Re: nfs problem [solved]

Eyal Lebedinsky <fedora@xxxxxxxxxxxxxx> · Sat, 3 Jun 2017 09:51:39 +1000

On 03/06/17 03:13, Rick Stevens wrote:
On 06/02/2017 05:07 AM, Eyal Lebedinsky wrote:
On 02/06/17 21:48, Roger Heflin wrote:
If the machine mounting the file and doing the tail has read from the
file and there is new data added in that last block and because of the
rate the data is coming into the file the timestamp on the file does
not change then the client nfs host will not know that the last block
has changed and will not know to reread it (it is already in cache).
If it is this bug/feature nfs has worked this way I think pretty much
forever at a larger scale (2 hosts each writing every other block, if
the timestamp does not change then each node will see the others
blocks as empty because of cache, at least until the timestamp changes
from what it knows it wrote).  The trick my previous job implemented
was to make sure the timestamp on the file moved ahead at least one
second so that the clients knew the file changed.  but if tail is
actively reading it while things are getting written into it I don't
see a way it would be able to work that well.

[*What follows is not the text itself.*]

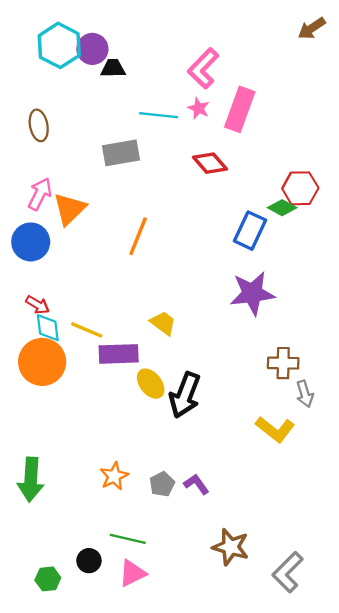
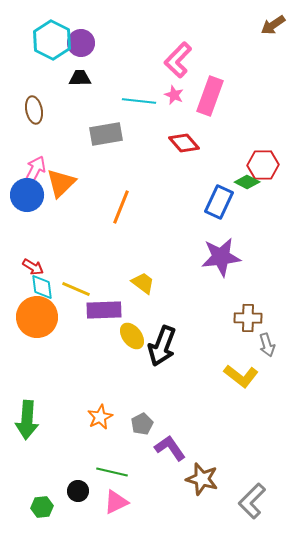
black trapezoid: (113, 68) -> (80, 78), moved
blue circle: (31, 242) -> (27, 195), moved
purple L-shape: (196, 484) -> (170, 448), moved, size x1.4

What you are describing sounds like a variant of this issue.

Thanks Roger,

Interesting, though I wonder why it worked very well until the latest
kernel
series (3.10/3.11) which started showing the problem. Looks like a new
"feature"
to me.

BTW, the server is also the time server and the two are well
synchronised. When
a zero block shows up it can take a minute or two before the real data
shows up.
I use 'less' to view the file, hit refresh (Shift-G) and soon a line of
zeroes
comes along. I kept refreshing for a few minutes until the good data shows.

When I originally notices the problem (a monitoring script started
showing garbage),
the monitored file was updated once a minute and it needed to be updated
two or
three times before the real data was exported.

which I consider rather a long time for a file to present wrong content
(over nfs).

Maybe there is an export (or mount) option I can use?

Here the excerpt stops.